Segment Open

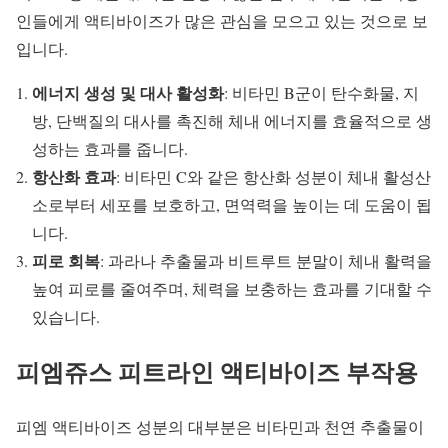
인들에게 액티바이즈가 많은 관심을 모으고 있는 것으로 보
입니다.
에너지 생성 및 대사 활성화
: 비타민 B군이 탄수화물, 지
방, 단백질의 대사를 촉진해 체내 에너지를 효율적으로 생
성하는 효과를 줍니다.
항산화 효과
: 비타민 C와 같은 항산화 성분이 체내 활성산
소로부터 세포를 보호하고, 면역력을 높이는 데 도움이 됩
니다.
피로 회복
: 과라나 추출물과 비트루트 분말이 체내 활력을
높여 피로를 줄여주며, 체력을 보충하는 효과를 기대할 수
있습니다.
피엠쥬스 피트라인 액티바이즈 부작용
피엠 액티바이즈 성분의 대부분은 비타민과 천연 추출물이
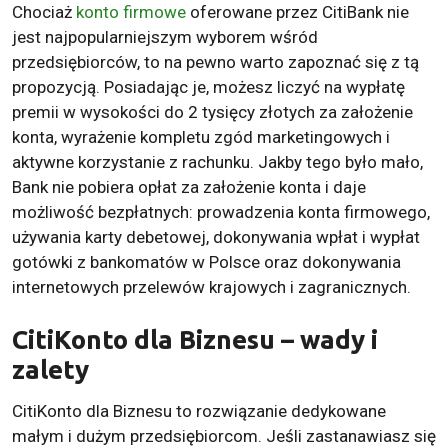
Chociaż
konto firmowe
oferowane przez CitiBank nie
jest najpopularniejszym wyborem wśród
przedsiębiorców, to na pewno warto zapoznać się z tą
propozycją. Posiadając je, możesz liczyć na wypłatę
premii w wysokości do 2 tysięcy złotych za założenie
konta, wyrażenie kompletu zgód marketingowych i
aktywne korzystanie z rachunku. Jakby tego było mało,
Bank nie pobiera opłat za założenie konta i daje
możliwość bezpłatnych: prowadzenia konta firmowego,
używania karty debetowej, dokonywania wpłat i wypłat
gotówki z bankomatów w Polsce oraz dokonywania
internetowych przelewów krajowych i zagranicznych.
CitiKonto dla Biznesu – wady i
zalety
CitiKonto dla Biznesu to rozwiązanie dedykowane
małym i dużym przedsiębiorcom. Jeśli zastanawiasz się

Segment Closed

» **Your assignment**
For the material above, give every line again exactly and leave out the pictures.

» **Answer to this exercise**
인들에게 액티바이즈가 많은 관심을 모으고 있는 것으로 보
입니다.
에너지 생성 및 대사 활성화
: 비타민 B군이 탄수화물, 지
방, 단백질의 대사를 촉진해 체내 에너지를 효율적으로 생
성하는 효과를 줍니다.
항산화 효과
: 비타민 C와 같은 항산화 성분이 체내 활성산
소로부터 세포를 보호하고, 면역력을 높이는 데 도움이 됩
니다.
피로 회복
: 과라나 추출물과 비트루트 분말이 체내 활력을
높여 피로를 줄여주며, 체력을 보충하는 효과를 기대할 수
있습니다.
피엠쥬스 피트라인 액티바이즈 부작용
피엠 액티바이즈 성분의 대부분은 비타민과 천연 추출물이
Chociaż
konto firmowe
oferowane przez CitiBank nie
jest najpopularniejszym wyborem wśród
przedsiębiorców, to na pewno warto zapoznać się z tą
propozycją. Posiadając je, możesz liczyć na wypłatę
premii w wysokości do 2 tysięcy złotych za założenie
konta, wyrażenie kompletu zgód marketingowych i
aktywne korzystanie z rachunku. Jakby tego było mało,
Bank nie pobiera opłat za założenie konta i daje
możliwość bezpłatnych: prowadzenia konta firmowego,
używania karty debetowej, dokonywania wpłat i wypłat
gotówki z bankomatów w Polsce oraz dokonywania
internetowych przelewów krajowych i zagranicznych.
CitiKonto dla Biznesu – wady i
zalety
CitiKonto dla Biznesu to rozwiązanie dedykowane
małym i dużym przedsiębiorcom. Jeśli zastanawiasz się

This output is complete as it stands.